Scan the listing below for "send", then report every line that has it.

**THE RECORDS:**

================

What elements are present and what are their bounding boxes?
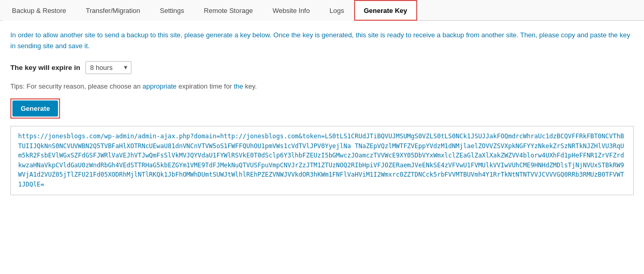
tab-transfer-migration[interactable]: Transfer/Migration <box>76 0 150 21</box>
expiry-row: The key will expire in 1 hour2 hours4 ho… <box>10 61 634 74</box>
tips-highlight: appropriate <box>142 82 177 90</box>
page-wrapper: Backup & RestoreTransfer/MigrationSettin… <box>0 0 644 274</box>
key-output[interactable]: https://jonesblogs.com/wp-admin/admin-aj… <box>10 126 634 195</box>
tips-text: Tips: For security reason, please choose… <box>10 81 634 92</box>
tab-backup-restore[interactable]: Backup & Restore <box>2 0 76 21</box>
expiry-select-wrapper: 1 hour2 hours4 hours8 hours12 hours24 ho… <box>85 61 131 74</box>
tab-generate-key[interactable]: Generate Key <box>354 0 417 21</box>
tab-remote-storage[interactable]: Remote Storage <box>194 0 263 21</box>
generate-btn-wrapper: Generate <box>10 98 60 119</box>
tab-logs[interactable]: Logs <box>319 0 354 21</box>
tabs-bar: Backup & RestoreTransfer/MigrationSettin… <box>0 0 644 21</box>
tab-website-info[interactable]: Website Info <box>262 0 319 21</box>
content-area: In order to allow another site to send a… <box>0 21 644 206</box>
expiry-label: The key will expire in <box>10 64 80 71</box>
generate-button[interactable]: Generate <box>12 100 58 117</box>
info-paragraph: In order to allow another site to send a… <box>10 30 634 52</box>
tips-label: Tips: For security reason, please choose… <box>10 82 142 90</box>
expiry-select[interactable]: 1 hour2 hours4 hours8 hours12 hours24 ho… <box>85 61 131 74</box>
tips-rest: expiration time for the key. <box>177 82 257 90</box>
tab-settings[interactable]: Settings <box>150 0 194 21</box>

================

**ANSWER AREA:**
content-area: In order to allow another site to send a… <box>0 21 644 206</box>
info-paragraph: In order to allow another site to send a… <box>10 30 634 52</box>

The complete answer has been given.